### Prompt
Exclude all pictures, then restate the entries below word for word.

(Transcribed page contents)
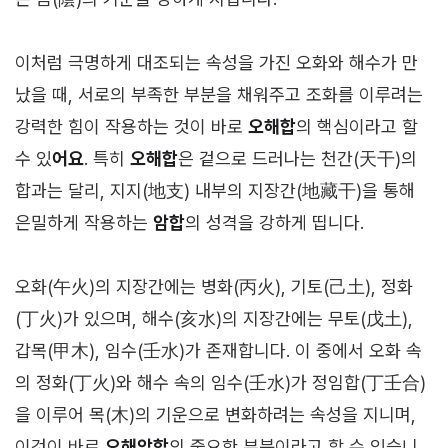
이처럼 극명하게 대조되는 속성을 가진 오화와 해수가 만
났을 때, 서로의 부족한 부분을 채워주고 조화를 이루려는
강력한 힘이 작용하는 것이 바로
오해합
의 핵심이라고 할
수 있
어요
. 특히
오해합
은 겉으로 드러나는 천간(天干)의
합과는 달리, 지지(地支) 내부의 지장간(地藏干)을 통해
은밀하게 작용하는
암합
의 성격을 강하게 띱니다.
오화(午火)의 지장간에는 병화(丙火), 기토(己土), 정화
(丁火)가 있으며, 해수(亥水)의 지장간에는 무토(戊土),
갑목(甲木), 임수(壬水)가 존재합니다. 이 중에서 오화 속
의 정화(丁火)와 해수 속의 임수(壬水)가 정임합(丁壬合)
을 이루어 목(木)의 기운으로 변화하려는 속성을 지니며,
이것이 바로
오해암합
의 중요한 부분이라고 할 수 있습니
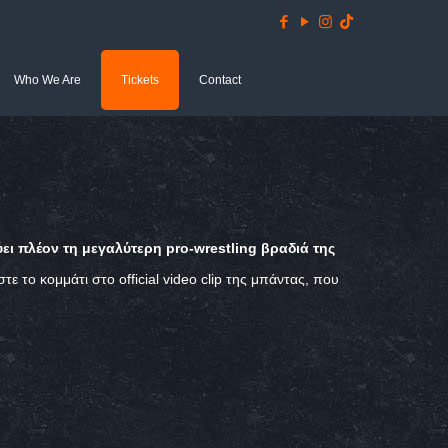
Who We Are
Tickets
Contact
ύει πλέον τη μεγαλύτερη
pro-wrestling
βραδιά της
στε το κομμάτι στο
official video clip
της μπάντας, που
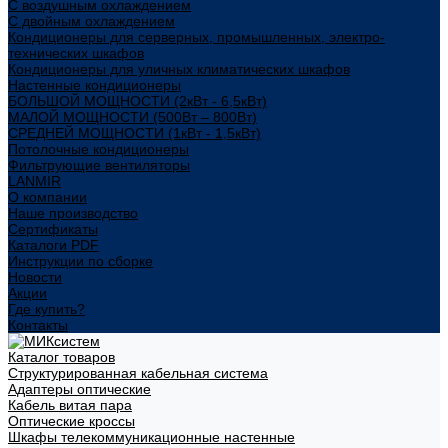
С воздушным охлаждением
С двойным охлаждением
Кондиционеры для серверных, промышленных, электро-
технических шкафов
Кондиционеры для уличных климатических шкафов
Настенные кондиционеры
БОЛЬШОЙ МОЩНОСТИ (2кВт - 6,5кВт)
МАЛОЙ МОЩНОСТИ (500Вт – 800Вт)
СРЕДНЕЙ МОЩНОСТИ (1кВт - 1,5кВт)
Потолочные кондиционеры
Фильтрующие вентиляторы
LANMIR
О компании
Наше производство
Сертификаты
Каталоги PDF
Инструкции по сборке
Новости
Акции
Где купить?
Контакты
Каталог товаров
Структурированная кабельная система
Адаптеры оптические
Кабель витая пара
Оптические кроссы
Шкафы телекоммуникационные настенные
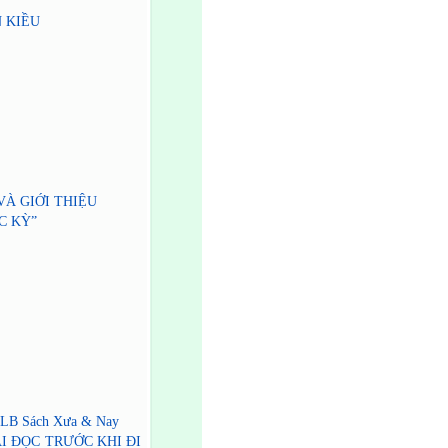
 KIỀU
À GIỚI THIỆU
C KỲ”
a CLB Sách Xưa & Nay
ẢI ĐỌC TRƯỚC KHI ĐI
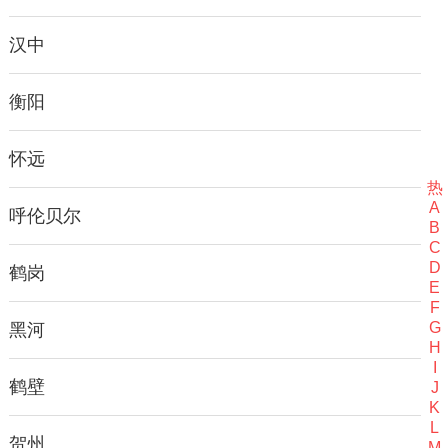
汉中
衡阳
怀远
热
A
呼伦贝尔
B
C
D
鹤岗
E
F
G
黑河
H
I
鹤壁
J
K
L
贺州
M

### Exercise solution
이처럼 극명하게 대조되는 속성을 가진 오화와 해수가 만
났을 때, 서로의 부족한 부분을 채워주고 조화를 이루려는
강력한 힘이 작용하는 것이 바로
오해합
의 핵심이라고 할
수 있
어요
. 특히
오해합
은 겉으로 드러나는 천간(天干)의
합과는 달리, 지지(地支) 내부의 지장간(地藏干)을 통해
은밀하게 작용하는
암합
의 성격을 강하게 띱니다.
오화(午火)의 지장간에는 병화(丙火), 기토(己土), 정화
(丁火)가 있으며, 해수(亥水)의 지장간에는 무토(戊土),
갑목(甲木), 임수(壬水)가 존재합니다. 이 중에서 오화 속
의 정화(丁火)와 해수 속의 임수(壬水)가 정임합(丁壬合)
을 이루어 목(木)의 기운으로 변화하려는 속성을 지니며,
이것이 바로
오해암합
의 중요한 부분이라고 할 수 있습니
Who We Are
Tickets
Contact
ύει πλέον τη μεγαλύτερη
pro-wrestling
βραδιά της
στε το κομμάτι στο
official video clip
της μπάντας, που
С воздушным охлаждением
С двойным охлаждением
Кондиционеры для серверных, промышленных, электро-
технических шкафов
Кондиционеры для уличных климатических шкафов
Настенные кондиционеры
БОЛЬШОЙ МОЩНОСТИ (2кВт - 6,5кВт)
МАЛОЙ МОЩНОСТИ (500Вт – 800Вт)
СРЕДНЕЙ МОЩНОСТИ (1кВт - 1,5кВт)
Потолочные кондиционеры
Фильтрующие вентиляторы
LANMIR
О компании
Наше производство
Сертификаты
Каталоги PDF
Инструкции по сборке
Новости
Акции
Где купить?
Контакты
Каталог товаров
Структурированная кабельная система
Адаптеры оптические
Кабель витая пара
Оптические кроссы
Шкафы телекоммуникационные настенные
 KIỀU
À GIỚI THIỆU
C KỲ”
a CLB Sách Xưa & Nay
ẢI ĐỌC TRƯỚC KHI ĐI
汉中
衡阳
怀远
热
A
呼伦贝尔
B
C
D
鹤岗
E
F
G
黑河
H
I
鹤壁
J
K
L
贺州
M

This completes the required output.